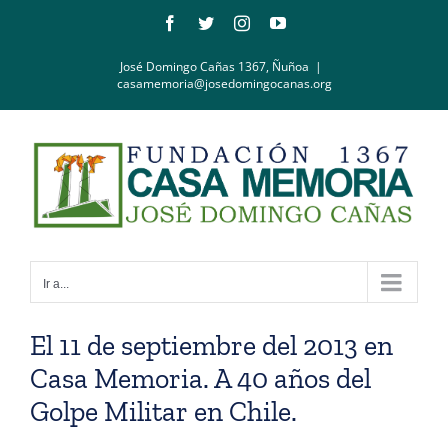
Saltar
Facebook
Twitter
Instagram
YouTube
al
contenido
José Domingo Cañas 1367, Ñuñoa
|
casamemoria@josedomingocanas.org
Ir a...
El 11 de septiembre del 2013 en
Casa Memoria. A 40 años del
Golpe Militar en Chile.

☆ ☆ ☆ ☆ ☆ ☆ ☆

> **DESCRIPTION OF THE TASK**
The lines to return run from the one containing "José Domingo Cañas 1367, Ñuñoa" through the last line of the records above. Give them exactly and include nothing more.

> **ANSWER TO THE EXERCISE**
José Domingo Cañas 1367, Ñuñoa
|
casamemoria@josedomingocanas.org
Ir a...
El 11 de septiembre del 2013 en
Casa Memoria. A 40 años del
Golpe Militar en Chile.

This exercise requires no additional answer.